La flexibilité à laquelle la doctorante fait référence correspond plus ou moins à la capacité d’adaptation d’une personne. Ainsi, un individu flexible a plus de facilité à apprivoiser la nouveauté et les changements.
Documenter le phénomène
Dans la cadre de sa thèse de doctorat, Justine a conçu deux protocoles de recherche qui permettent d’analyser la relation entre le perfectionnisme et la flexibilité psychologique. La première étude, qu’elle vient tout juste de conclure, a révélé que l’interface de ces concepts donnait lieu à deux tendances.

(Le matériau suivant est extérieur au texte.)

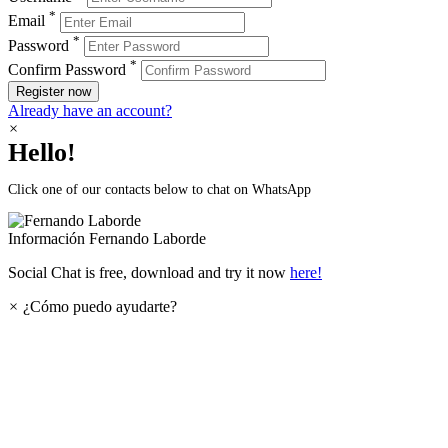
*
Email
*
Password
*
Confirm Password
Register now
Already have an account?
×
Hello!
Click one of our contacts below to chat on WhatsApp
Información
Fernando Laborde
Social Chat is free, download and try it now
here!
×
¿Cómo puedo ayudarte?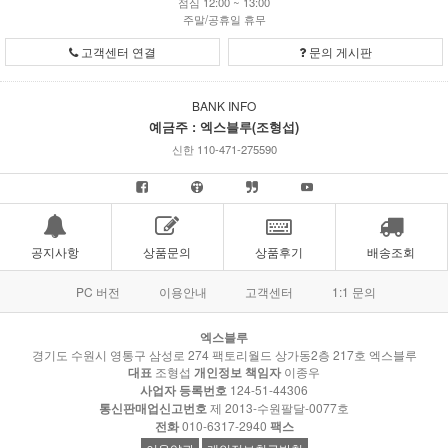
점심 12:00 ~ 13:00
주말/공휴일 휴무
고객센터 연결
문의 게시판
BANK INFO
예금주 : 엑스블루(조형섭)
신한 110-471-275590
공지사항
상품문의
상품후기
배송조회
PC 버전
이용안내
고객센터
1:1 문의
엑스블루
경기도 수원시 영통구 삼성로 274 팩토리월드 상가동2층 217호 엑스블루
대표
조형섭
개인정보 책임자
이종우
사업자 등록번호
124-51-44306
통신판매업신고번호
제 2013-수원팔달-0077호
전화
010-6317-2940
팩스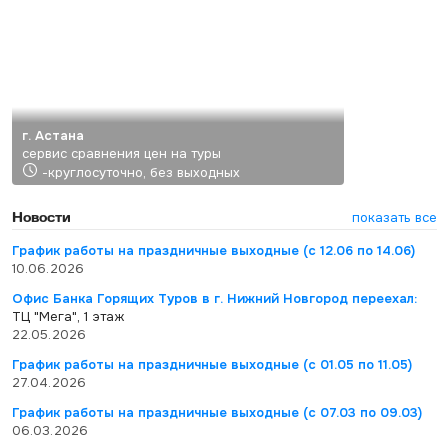
г. Астана
сервис сравнения цен на туры
-круглосуточно, без выходных
Новости
показать все
График работы на праздничные выходные (с 12.06 по 14.06)
10.06.2026
Офис Банка Горящих Туров в г. Нижний Новгород переехал:
ТЦ "Мега", 1 этаж
22.05.2026
График работы на праздничные выходные (с 01.05 по 11.05)
27.04.2026
График работы на праздничные выходные (с 07.03 по 09.03)
06.03.2026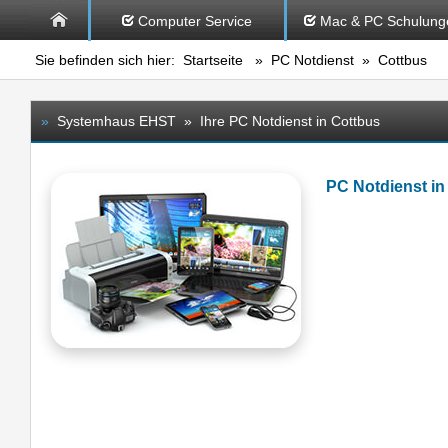
Computer Service
Mac & PC Schulung
Sie befinden sich hier:
Startseite
»
PC Notdienst
» Cottbus
»
Systemhaus EHST » Ihre PC Notdienst in Cottbus
PC Notdienst i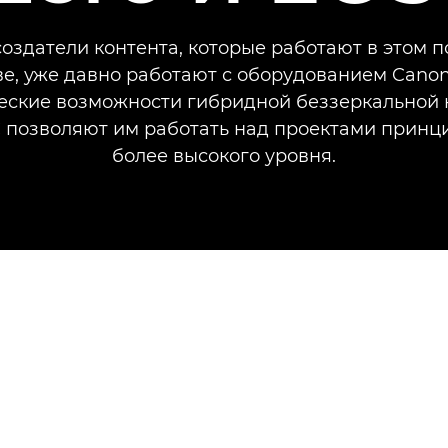
оздатели контента, которые работают в этом 
ве, уже давно работают с оборудованием Canon
еские возможности гибридной беззеркальной
C позволяют им работать над проектами принц
более высокого уровня.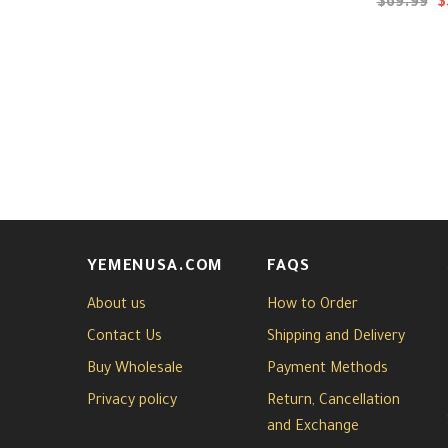
$69.99
$
YEMENUSA.COM
FAQS
About us
How to Order
Contact Us
Shipping and Delivery
Buy Wholesale
Payment Methods
Privacy policy
Return, Cancellation
and Exchange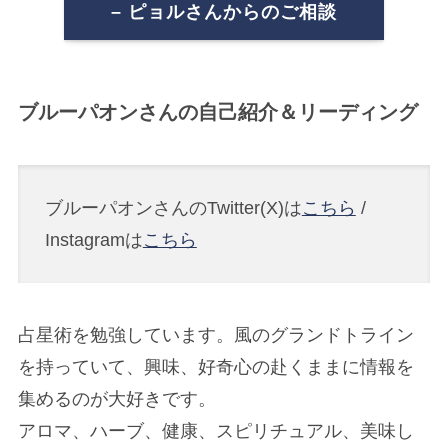
– ピョルさんからのご相談
ブルーパオンさんの自己紹介＆リーディング
ブルーパオンさんのTwitter(X)は
こちら
/
Instagramは
こちら
占星術を勉強しています。風のグランドトライン
を持っていて、興味、好奇心の赴くままに情報を
集めるのが大好きです。
アロマ、ハーブ、健康、スピリチュアル、美味し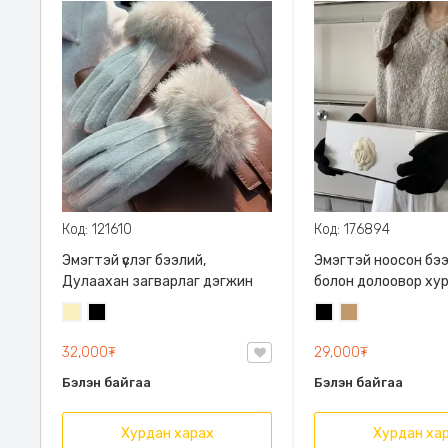
Код: 121610
Код: 176894
Эмэгтэй үслэг бээлий,
Эмэгтэй ноосон бээ
Дулаахан загварлаг дэгжин
болон долоовор ху
хэсэгт онгорхойто
Шаргал
Хар
Хар
Тэмээний
/
бор
32,000₮
29,000₮
Блонд/
Бэлэн байгаа
Бэлэн байгаа
Хурдан харах
Хурдан ха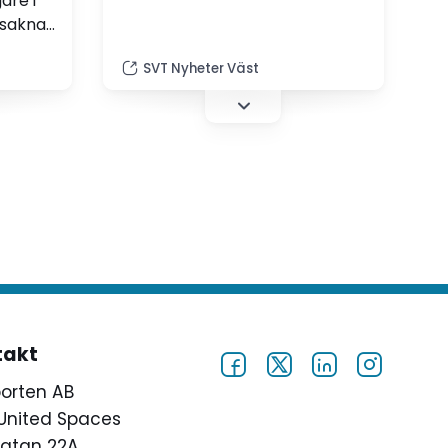
are i
 saknar
SVT Nyheter Väst
ldning
rvisa
arna
rna få
essor
ver Moa
re i
takt
porten AB
United Spaces
atan 22A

« Cette recherche m’a permis de constater que la relation entre la flexibilité et les deux facteurs du perfectionnisme n’était pas la même. La recherche de hauts standards va influencer positivement le fonctionnement, mais uniquement par le biais de la flexibilité. L’influence est donc indirecte », explique-t-elle.
« Par contre, les préoccupations perfectionnistes altèrent directement le fonctionnement des individus. Elles augmentent les degrés de dépression et d’anxiété, en plus d’abaisser la satisfaction de vie. Les personnes présentant des préoccupations perfectionnistes étaient donc moins fonctionnelles, mais lorsque leur degré de flexibilité était faible, c’était encore pire », complète l’étudiante.

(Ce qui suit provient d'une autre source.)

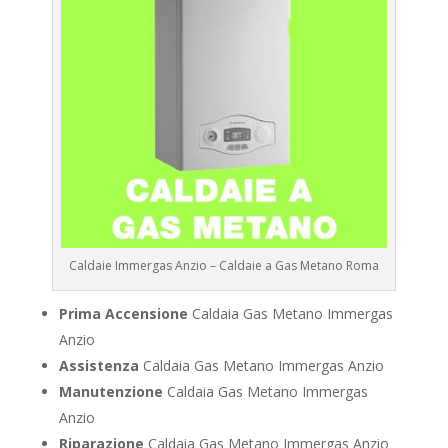
Caldaie Immergas Anzio – Caldaie a Gas Metano Roma
Prima Accensione
Caldaia Gas Metano Immergas
Anzio
Assistenza
Caldaia Gas Metano Immergas Anzio
Manutenzione
Caldaia Gas Metano Immergas
Anzio
Riparazione
Caldaia Gas Metano Immergas Anzio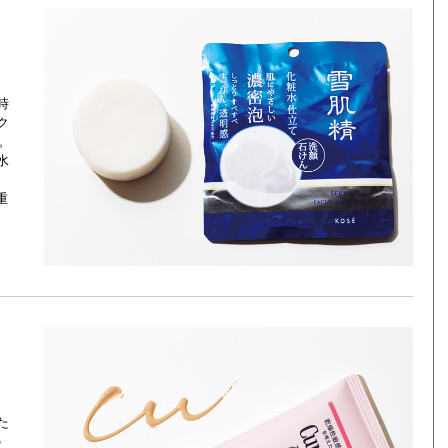
時
ク
。
水
、
重
た
の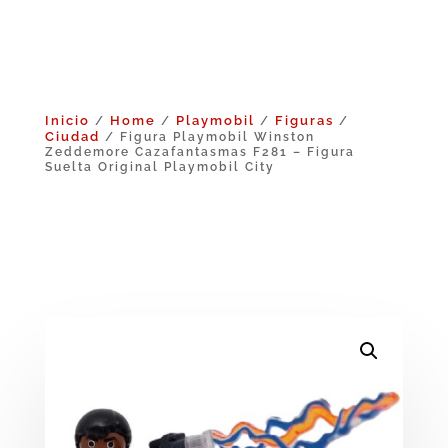
Inicio
Home
Playmobil
Figuras
/
/
/
/
Ciudad
/ Figura Playmobil Winston
Zeddemore Cazafantasmas F281 – Figura
Suelta Original Playmobil City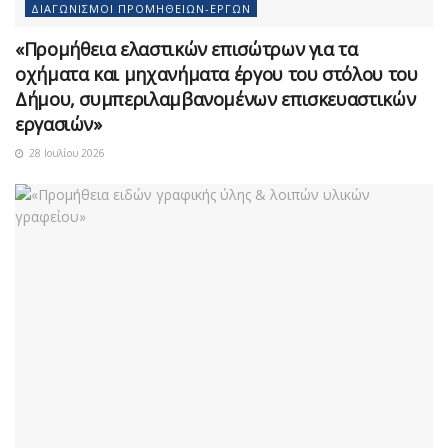
ΔΙΑΓΩΝΙΣΜΟΊ ΠΡΟΜΗΘΕΙΏΝ-ΈΡΓΩΝ
«Προμήθεια ελαστικών επισώτρων για τα
οχήματα και μηχανήματα έργου του στόλου του
Δήμου, συμπεριλαμβανομένων επισκευαστικών
εργασιών»
28 Ιουλίου 2026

La seconde étude réalisée par Justine porte quant à elle sur l’évolution de ces tendances à travers le temps. La jeune chercheuse compte ainsi amasser de nouvelles données, mais en laissant s’écouler une période de six mois entre les deux mesures.
« Cette seconde recherche, qui vient tout juste de commencer, devrait me permettre de mieux conceptualiser le fonctionnement. En plus des paramètres utilisés dans la première étude, je souhaite recueillir des informations sur les pensées automatiques et la sphère émotionnelle », précise-t-elle.

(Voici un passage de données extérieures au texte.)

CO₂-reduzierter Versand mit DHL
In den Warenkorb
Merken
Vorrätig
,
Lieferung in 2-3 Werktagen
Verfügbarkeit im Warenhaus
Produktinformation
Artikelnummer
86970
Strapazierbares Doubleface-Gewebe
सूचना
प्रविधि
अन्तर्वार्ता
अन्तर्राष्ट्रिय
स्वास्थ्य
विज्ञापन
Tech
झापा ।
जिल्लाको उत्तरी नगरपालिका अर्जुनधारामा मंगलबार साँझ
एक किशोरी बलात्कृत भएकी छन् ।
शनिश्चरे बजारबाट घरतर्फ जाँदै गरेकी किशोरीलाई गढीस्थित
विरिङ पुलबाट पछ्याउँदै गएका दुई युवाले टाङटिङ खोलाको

Le perfectionnisme à grande échelle
Avec Frédéric Langlois comme directeur de thèse, Justine mesure très bien la portée sociale de son sujet de recherche. Spécialiste de l’anxiété de performance, le professeur au Département de psychologie de l’UQTR l’amène à réfléchir aux impacts qu’a le perfectionnisme sur les comportements collectifs.
« Le perfectionnisme est omniprésent dans notre société. Que ce soit à l’école, au travail ou dans les sports, on valorise beaucoup la performance. Ce n’est pas un hasard si l’on parle de plus en plus des effets néfastes associés à la pression ! Le problème, c’est que les individus ont le réflexe de se fixer des standards irréalistes basés sur les autres. Ils auraient plutôt intérêt à se comparer à eux-mêmes, en se fixant des objectifs adaptés à leur réalité », constate l’étudiante.
Loin d’être sain ou malsain, le perfectionnisme s’avère donc un concept de nuances. Justine rappelle d’ailleurs que la ligne est mince entre la motivation qu’il procure et l’anxiété qu’il génère. Selon elle, le mieux à faire est d’adopter une posture équilibrée, qui évacue la peur d’échouer, et qui laisse place à une certaine flexibilité.